Work task: Please retype the records below exactly, leaving out any pictures.

*** Begin section ***

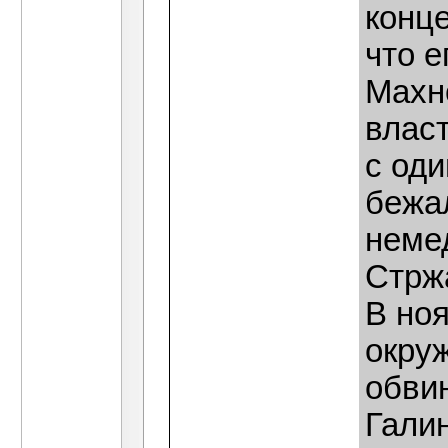
конц
что 
Махн
власт
с од
бежал
неме
Стрж
В но
окру
обви
Гали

*** End section ***

Solution below:
конц
что 
Махн
власт
с од
бежал
неме
Стрж
В но
окру
обви
Гали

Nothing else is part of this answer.